Similarly, we used patient-reported low back pain to set responder status at the same three different responder thresholds: i) a 50% improvement, ii) a 30% improvement, and iii) 0% improvement. The pain intensity score used a mean score (0–10) from the self-reported LBP numerical rating scale (NRS) [15], which consists of three scales: Current LBP, Worst LBP in the previous 14 days, and Average LBP in the last 14 days.

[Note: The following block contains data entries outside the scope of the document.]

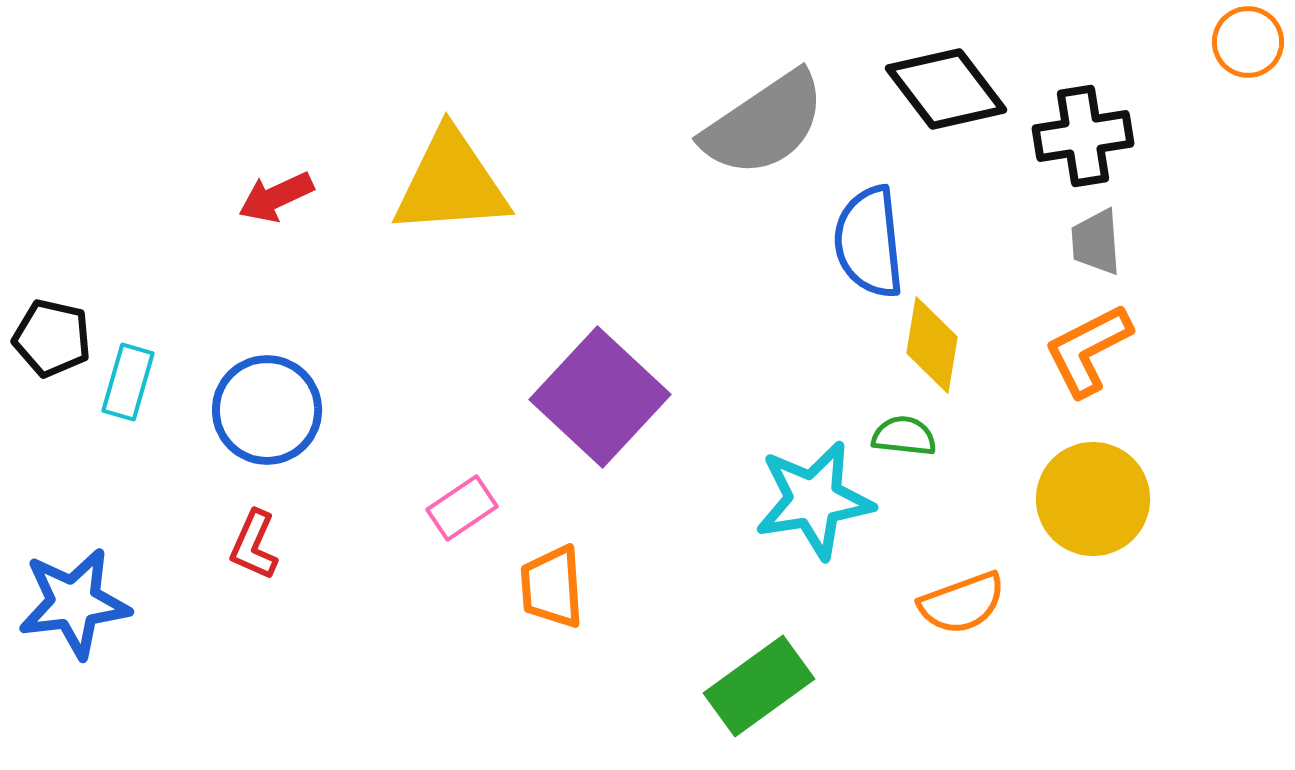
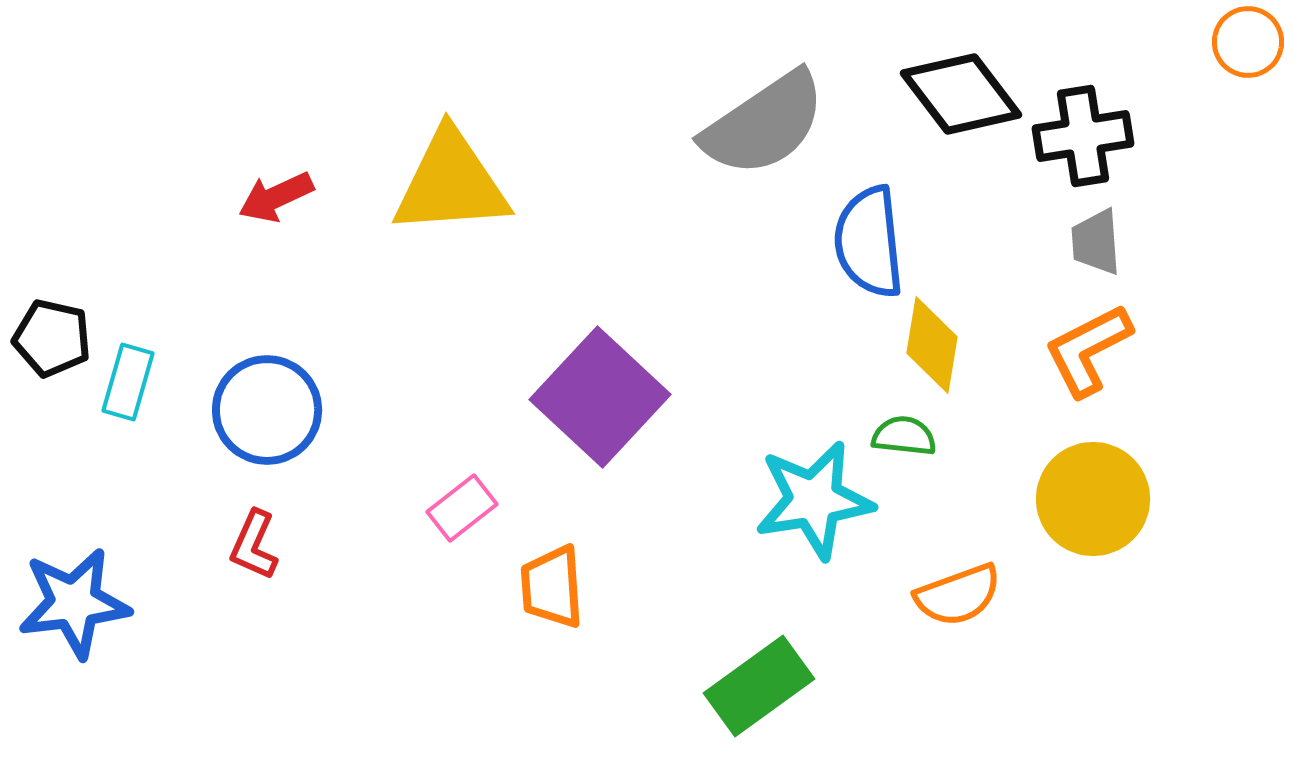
black diamond: moved 15 px right, 5 px down
pink rectangle: rotated 4 degrees counterclockwise
orange semicircle: moved 4 px left, 8 px up
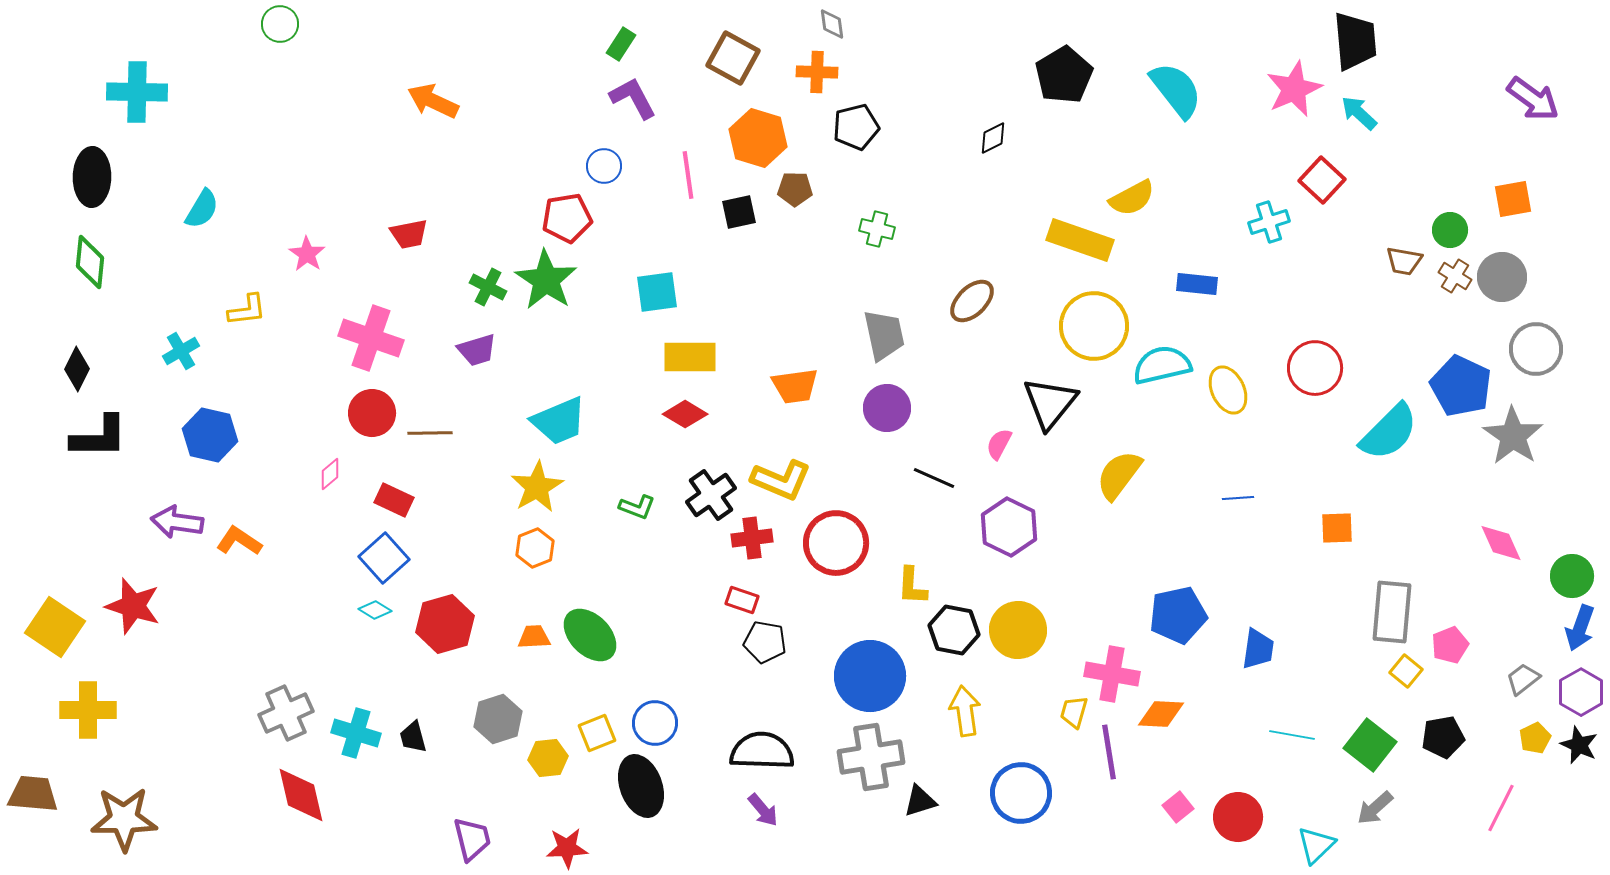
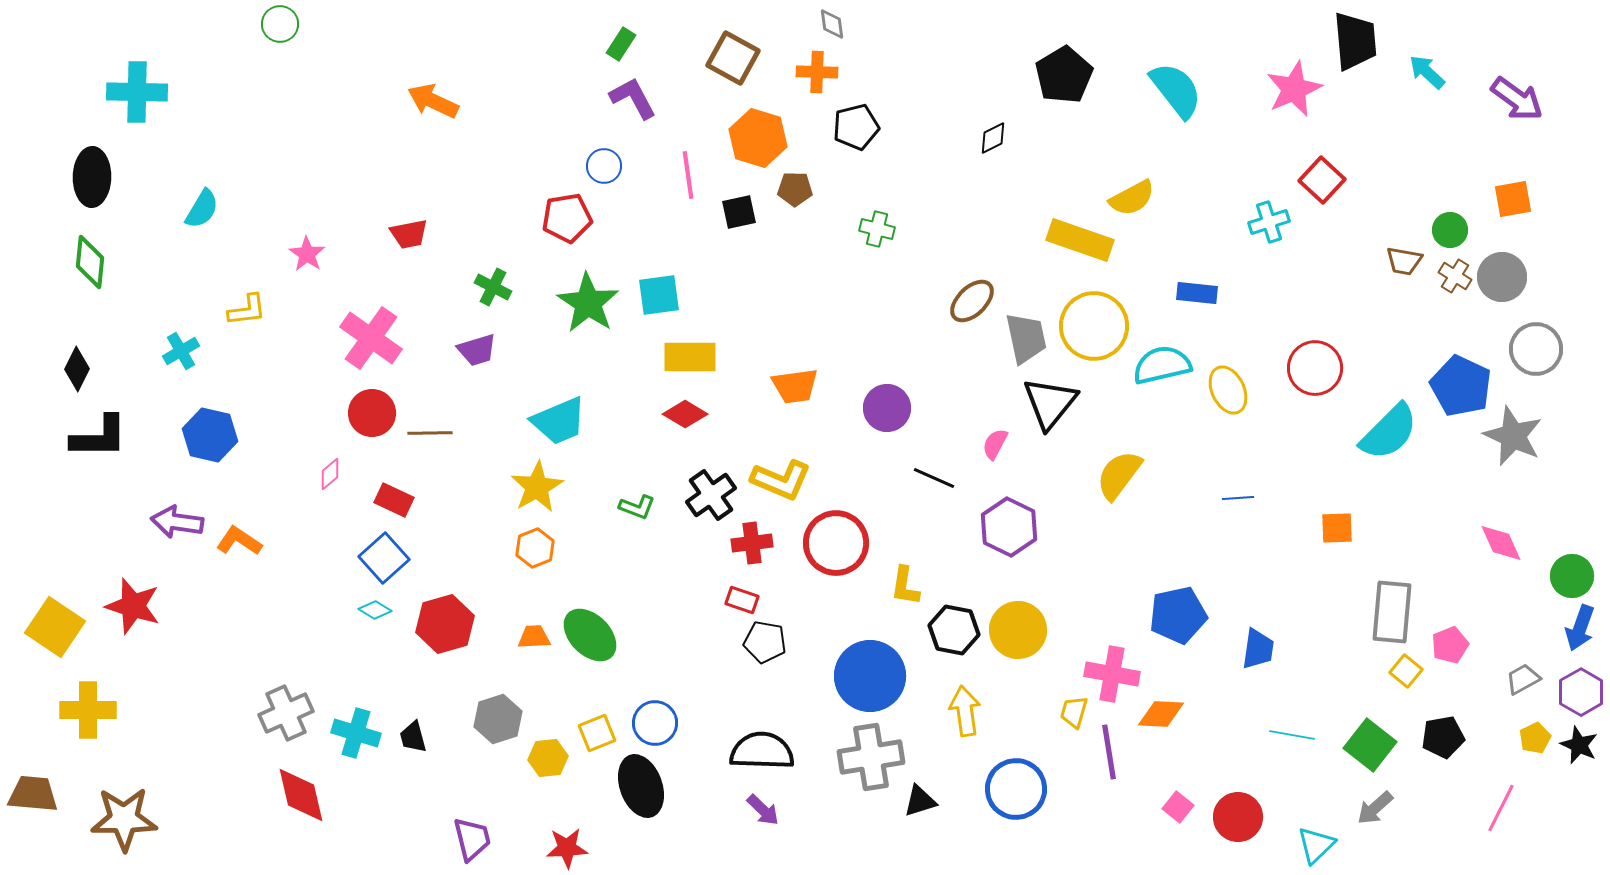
purple arrow at (1533, 99): moved 16 px left
cyan arrow at (1359, 113): moved 68 px right, 41 px up
green star at (546, 280): moved 42 px right, 23 px down
blue rectangle at (1197, 284): moved 9 px down
green cross at (488, 287): moved 5 px right
cyan square at (657, 292): moved 2 px right, 3 px down
gray trapezoid at (884, 335): moved 142 px right, 3 px down
pink cross at (371, 338): rotated 16 degrees clockwise
gray star at (1513, 436): rotated 10 degrees counterclockwise
pink semicircle at (999, 444): moved 4 px left
red cross at (752, 538): moved 5 px down
yellow L-shape at (912, 586): moved 7 px left; rotated 6 degrees clockwise
gray trapezoid at (1523, 679): rotated 9 degrees clockwise
blue circle at (1021, 793): moved 5 px left, 4 px up
pink square at (1178, 807): rotated 12 degrees counterclockwise
purple arrow at (763, 810): rotated 6 degrees counterclockwise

We only performed each dichotomization at the final follow-up time point.

Experimental measures

Lumbar stiffness

Lumbar stiffness was measured using the custom-manufactured research tool VerteTrack (VT). The apparatus consists of a pair of rollers, loaded by a fixed weight, which moves along the lumbar spine with one wheel on either side of the midline (3 cm apart). The movement is controlled in two axes (superior/inferior and medial/lateral) by computer-controlled stepper motors. Thus, reliably tracking a specific and pre-determined path (skin markings) along the spine. Displacement in the third axis (anterior/posterior) is measured continuously during movement by a string potentiometer (TE Connectivity, USA). Therefore, the VT generates a series of vertical displacement data for a given fixed weight in relation to the longitudinal and transverse positions. In the current study, VT measurements were performed with increasing weights, from 0 to 6 kg in steps of 1 kg. The VT has a sampling rate of 30 Hz. The participants were in a prone position during the procedure, and each indentation took approximately 8 s. Participants were guided to exhale and hold their breath while the rolling of the wheels transpired.

The VT has primarily been validated as safe and reliable in healthy volunteers [16, 17]. No study has yet examined the validity when applied to a back pain population. However, this has been achieved in a prior version using single indentation instead of rolling indentation [18]. The bench-top performance indicates that the VT is accurate in-vivo both for rolling and single indentation [19]. Thus, suggesting that the use of the VT was feasible in this cohort.

We measured stiffness for each segment as a global stiffness (GS) score, which denotes the force-displacement curve’s average slope from the second load to the second heaviest load tolerated. Thus, GS was available i) for each segment (e.g., L5), and ii) each segment’s GS score was averaged as a single score indicating the GS score for the entire lumbar spine (L1 to L5).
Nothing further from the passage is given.